> _Problem description_: From the data below, set down exactly the lines between the one holding "Ventures, Prime Venture" and the one holding "elektrifizi...", inclusive, and no others.

(Extracted page text data)
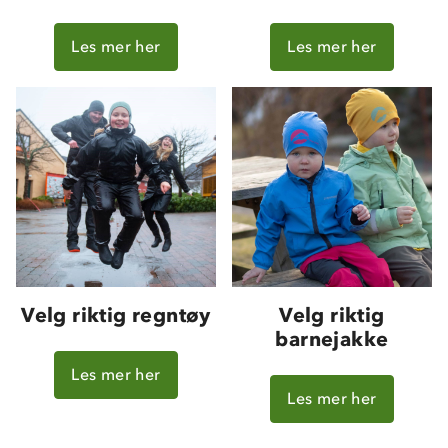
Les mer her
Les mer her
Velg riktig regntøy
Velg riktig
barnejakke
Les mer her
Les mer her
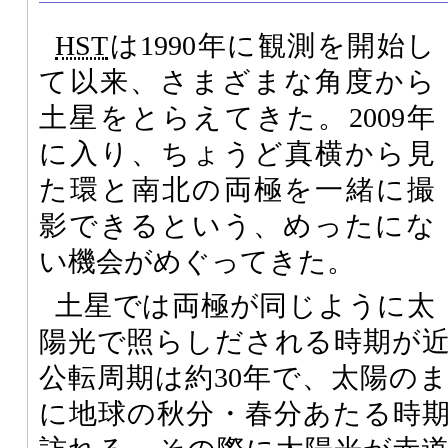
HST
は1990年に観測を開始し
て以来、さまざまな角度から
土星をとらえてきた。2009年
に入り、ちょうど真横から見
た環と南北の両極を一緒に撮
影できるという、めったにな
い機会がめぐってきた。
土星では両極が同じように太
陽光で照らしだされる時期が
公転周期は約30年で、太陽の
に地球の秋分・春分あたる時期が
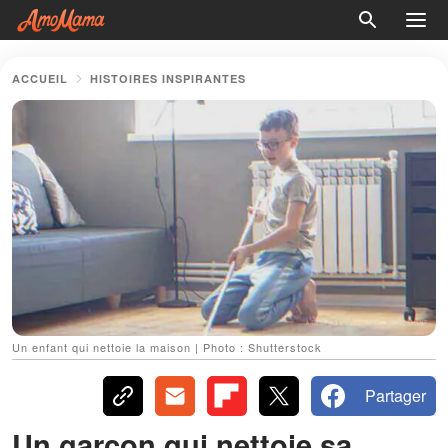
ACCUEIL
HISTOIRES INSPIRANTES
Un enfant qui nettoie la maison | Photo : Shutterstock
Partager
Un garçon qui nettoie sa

==

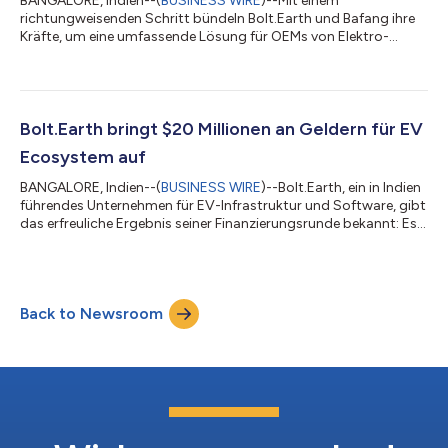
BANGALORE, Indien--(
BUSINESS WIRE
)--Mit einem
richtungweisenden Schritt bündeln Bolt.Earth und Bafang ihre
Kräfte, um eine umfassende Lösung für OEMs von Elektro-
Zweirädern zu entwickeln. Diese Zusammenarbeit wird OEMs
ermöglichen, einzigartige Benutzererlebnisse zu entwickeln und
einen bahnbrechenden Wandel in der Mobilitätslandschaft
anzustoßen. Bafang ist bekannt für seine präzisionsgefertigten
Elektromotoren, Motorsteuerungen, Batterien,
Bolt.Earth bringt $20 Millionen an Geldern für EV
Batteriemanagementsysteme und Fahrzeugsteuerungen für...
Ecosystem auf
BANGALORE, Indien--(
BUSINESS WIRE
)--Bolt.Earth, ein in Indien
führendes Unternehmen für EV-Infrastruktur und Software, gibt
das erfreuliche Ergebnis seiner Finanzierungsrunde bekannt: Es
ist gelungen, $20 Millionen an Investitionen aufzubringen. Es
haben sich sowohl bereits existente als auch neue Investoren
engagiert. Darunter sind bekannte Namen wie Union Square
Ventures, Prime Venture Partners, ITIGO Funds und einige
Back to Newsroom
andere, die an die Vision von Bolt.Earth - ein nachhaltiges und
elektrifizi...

> _Response box_:
Ventures, Prime Venture Partners, ITIGO Funds und einige
Back to Newsroom
andere, die an die Vision von Bolt.Earth - ein nachhaltiges und
elektrifizi...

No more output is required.